Isn't the first significant frequency the fundamental? Why would fundamental be at 17.5 Hz? From what I can tell it just happens to be related to the amount of samples they have taken? I'm rereading their explanation of how to use Excel tool maybe they have hidden some clue there as to how I am supposed to solve this particular problem
What I could really do with is a shed load of time to study the subject properly instead I've been given a crash course and then this assignment so I can just move on and get my silly piece of paper. The fact that a silly piece of paper doesn't actually mean anything is of no interest to anybody I just need a silly piece of paper.

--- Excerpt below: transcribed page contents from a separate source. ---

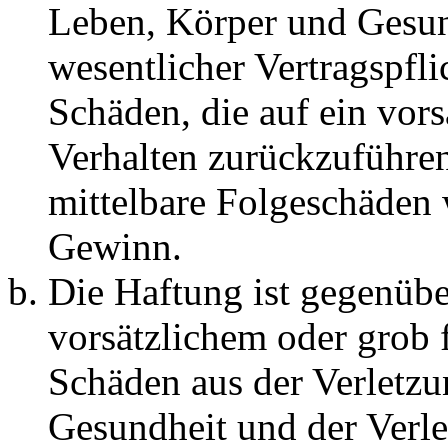
Leben, Körper und Gesun
wesentlicher Vertragspfli
Schäden, die auf ein vors
Verhalten zurückzuführen 
mittelbare Folgeschäden
Gewinn.
Die Haftung ist gegenübe
vorsätzlichem oder grob 
Schäden aus der Verletz
Gesundheit und der Verle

The result is that I going round in circles trying to understand the subject properly rather than just pass the test.
. I don't know if the fact that results are given in complex numbers effectively give me more information about phase angles. it looks like as usual the questions open more cans of worms than I was taught to close by the module so I'm back on the road again.

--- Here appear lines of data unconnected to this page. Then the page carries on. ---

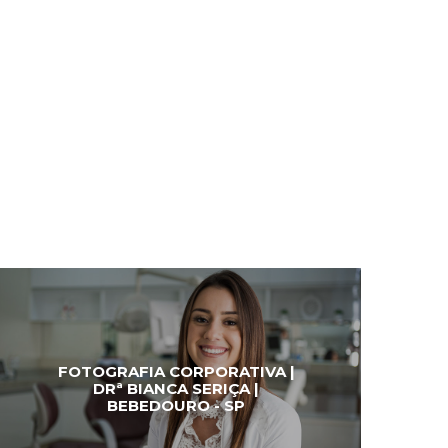
FOTOGRAFIA CORPORATIVA |
DRª BIANCA SERIÇA |
BEBEDOURO - SP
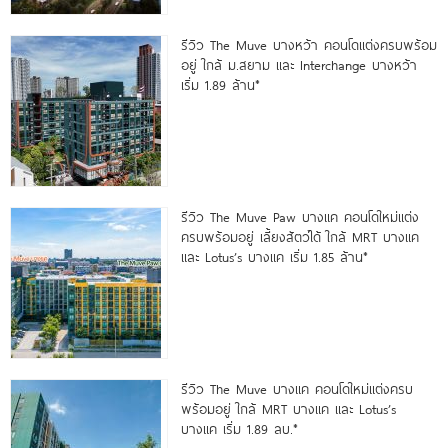
รีวิว The Muve บางหว้า คอนโดแต่งครบพร้อม
อยู่ ใกล้ ม.สยาม และ Interchange บางหว้า
เริ่ม 1.89 ล้าน*
รีวิว The Muve Paw บางแค คอนโดใหม่แต่ง
ครบพร้อมอยู่ เลี้ยงสัตว์ได้ ใกล้ MRT บางแค
และ Lotus’s บางแค เริ่ม 1.85 ล้าน*
รีวิว The Muve บางแค คอนโดใหม่แต่งครบ
พร้อมอยู่ ใกล้ MRT บางแค และ Lotus’s
บางแค เริ่ม 1.89 ลบ.*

You seem to expect them to ask a question and tell you the answer. This is all *very* basic stuff.
Perhaps you should review the definition of the discrete and continuous Fourier transforms.
The discrete transform is defined on the semiclosed interval [-Pi:Pi} and periodic outside that interval. It repeats on [Pi:2*Pi), etc. There is no requirement that the signal be periodic inside [-Pi:Pi).

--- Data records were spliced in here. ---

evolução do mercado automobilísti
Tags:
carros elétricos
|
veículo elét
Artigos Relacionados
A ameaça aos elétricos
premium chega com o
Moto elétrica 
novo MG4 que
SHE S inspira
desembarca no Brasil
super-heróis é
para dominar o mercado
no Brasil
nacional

The subtlety of the semiclosed interval and its consequences are often neglected, but I shall leave that to the reader. along with the proper treatment of the amplitudes of the first and last sample and the effects of series length and window choice.
As remarked before, the appropriate tool is Octave, MATLAB or similar. I am a little disturbed that you were encouraged to use Excel for such work.
So I'm a little confused as to why 17.5 Hz is the fundamental. I thought that the Fourier analysis showed you the strength of any particular frequency in a waveform. And in this case the first strongest waveform is at 52.73 Hz is there anything in particular I'm missing in this whole mess?There is no law that says the first fundamental has to be the biggest. If you look at every frequency, they exactly equal 17.5... x2, x3, x4, x5 up to x1022. That is why 17.5... is the fundamental and every other frequency is a harmonic.
The other thing if the inverse transform will try and make a repetitive waveform looking like the original samples but repeated. What frequency will this waveform have? It has to be 17.5... Hz. There is no lower frequency. It definitely cannot be higher - the 17.5... component would then prevent the second waveform repetition from beeing the same as the first. That means the original 1024 samples must have been taken during one 17.5... Hz period.QuoteIsn't the first significant frequency the fundamental? Why would fundamental be at 17.5 Hz? From what I can tell it just happens to be related to the amount of samples they have taken? I'm rereading their explanation of how to use Excel tool maybe they have hidden some clue there as to how I am supposed to solve this particular problem
What I could really do with is a shed load of time to study the subject properly instead I've been given a crash course and then this assignment so I can just move on and get my silly piece of paper. The fact that a silly piece of paper doesn't actually mean anything is of no interest to anybody I just need a silly piece of paper. The result is that I going round in circles trying to understand the subject properly rather than just pass the test.It looks like Excel may not have an Inverse Fourier Transform, but you can look on Youtube tutes for clues. I do not use Excel. You may have to load the Data Analysys pack into Excel, and there may be both FFT and DFT. I do not know.
You can also use the sum of the cos + sin equations I mentioned not long ago, but that will need a bit if Excel skill. You have to do formulas with a variable in excel and loop it over 1024 values of t.
If you don't want to do any of it, that is fine with me. It is actually worth learning.